2. Objectifs et mise en oeuvre du projet
2.1. Objectif principal et spécifiques
Il s’agit d’un programme réactif lancé en réponse à la guerre contre la Palestine, les crimes de génocide à Gaza et les politiques de nettoyage ethnique en Palestine. Il s’agit d’un effort conjoint de la municipalité, des organisations de la société civile, des initiatives sociales et des activistes pour contribuer, par le biais de la culture et des activités sociales, aux efforts de documentation du récit des Palestinien·ne·s en ces temps difficiles, pour agir contre l’occupation et pour faire entendre la voix de la Palestine et révéler les crimes de l’occupation.
Le programme met en place des interventions stratégiques ainsi que des programmes et activités temporaires qui renforcent les liens et les efforts collectifs de la population et redonnent de la force aux sociétés lorsqu’elles s’unissent pour atteindre un objectif national.
2.2. Développement du projet
La ville vise à renforcer sa résistance, sa résilience et sa cohésion sociale :
- Mettre en place les nouvelles infrastructures stratégiques nécessaires au développement de la scène culturelle et du récit collectif palestinien ; créer des mécanismes qui favorisent l’inclusion et augmentent les interventions culturelles et sociales répondant à la situation actuelle ; créer des politiques qui soutiennent l’esprit d’entreprise, la créativité et l’innovation ; assurer l’éducation à tous les niveaux et la professionnalisation des pratiques culturelles et créatives ; améliorer l’accès, renforcer les possibilités de création et de diffusion des arts, et augmenter la participation à la vie culturelle ; promouvoir et soutenir la culture au sein de la ville et fournir un cadre pour soutenir les organisations de la ville ; créer divers programmes et initiatives impulsés par les communautés au travers de partenariats horizontaux ; utiliser l’espace public.

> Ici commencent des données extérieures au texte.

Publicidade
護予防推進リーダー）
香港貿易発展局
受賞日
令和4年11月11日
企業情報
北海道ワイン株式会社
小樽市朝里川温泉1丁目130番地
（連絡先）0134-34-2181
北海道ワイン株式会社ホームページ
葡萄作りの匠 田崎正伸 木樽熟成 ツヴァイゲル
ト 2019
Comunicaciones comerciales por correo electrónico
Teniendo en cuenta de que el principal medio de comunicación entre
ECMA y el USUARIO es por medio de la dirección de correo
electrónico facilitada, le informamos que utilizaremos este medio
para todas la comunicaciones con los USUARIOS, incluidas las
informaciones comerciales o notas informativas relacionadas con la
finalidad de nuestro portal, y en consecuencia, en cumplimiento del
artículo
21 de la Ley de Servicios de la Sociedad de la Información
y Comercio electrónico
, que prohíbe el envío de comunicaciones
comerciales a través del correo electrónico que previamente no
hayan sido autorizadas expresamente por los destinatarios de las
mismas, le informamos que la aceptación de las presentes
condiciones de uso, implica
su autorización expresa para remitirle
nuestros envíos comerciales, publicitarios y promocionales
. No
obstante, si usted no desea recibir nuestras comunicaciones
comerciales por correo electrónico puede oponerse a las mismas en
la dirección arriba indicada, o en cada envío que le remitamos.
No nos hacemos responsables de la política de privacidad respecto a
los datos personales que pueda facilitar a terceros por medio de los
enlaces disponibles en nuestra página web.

- Créer le musée des médias Shireen Abu Aqleh (SAMM) en 2026, du nom de la journaliste emblématique décédée, abattue par un tireur d’élite israélien en 2021. Le SAMM devrait proposer de nombreux programmes, notamment un programme éducatif destiné aux jeunes et visant à créer des contenus numériques éthiques.

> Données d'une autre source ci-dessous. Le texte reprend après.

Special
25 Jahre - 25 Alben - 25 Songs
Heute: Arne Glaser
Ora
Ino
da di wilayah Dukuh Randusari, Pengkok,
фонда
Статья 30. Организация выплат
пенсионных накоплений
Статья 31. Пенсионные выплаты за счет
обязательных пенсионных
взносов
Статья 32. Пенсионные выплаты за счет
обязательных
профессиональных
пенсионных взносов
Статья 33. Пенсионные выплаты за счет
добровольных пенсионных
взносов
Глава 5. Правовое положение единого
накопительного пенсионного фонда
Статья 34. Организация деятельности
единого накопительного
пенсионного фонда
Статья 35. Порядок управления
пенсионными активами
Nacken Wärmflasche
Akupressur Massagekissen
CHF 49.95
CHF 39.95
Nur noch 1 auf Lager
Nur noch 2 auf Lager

- La production de l’exposition du musée de la ville est en cours, et se concentre sur le récit de l’histoire sociale de Ramallah sous différentes perspectives. Le programme éducatif est conçu pour encourager la recherche sur les récits locaux.
- Le hub d’innovation pour la jeunesse de Ramallah : une plateforme qui accueillera de jeunes entrepreneur·se·s dans le cadre d’un processus qui vise à garantir le suivi et le soutien de projets créatifs qui contribuent aux besoins locaux et aux ressources locales.
- Les studios d’artistes et bourses pour les jeunes artistes ayant des projets artistiques communautaires qui mettent l’accent sur la situation actuelle en Palestine
La ville a également développé :
- Des programmes culturels participatifs dans les écoles de Ramallah, dirigés par des artistes et des écrivain·e·s professionnel·le·s, axés sur la “Nakba de 1948”, l’”Indépendance” (naissante) et les “lectures du patrimoine culturel”, ces dernières portant sur les bâtiments historiques occupés à Ramallah par les personnes réfugiées ayant été forcées d’immigrer des villes en 1948. Les élèves font l’expérience de lectures, de discussions, de présentations en faisant preuve d’imagination, de création, et ayant le choix du support qu’ils ou elles souhaitent utiliser (littérature, théâtre, musique, danse, peinture, illustration, photographie, films, podcasts, etc.) Ces programmes ont été conçus dans le cadre d’un processus participatif auquel ont participé des éducateur·ice·s, des artistes, des activistes et des intellectuel·le·s, en plus du personnel du département culturel.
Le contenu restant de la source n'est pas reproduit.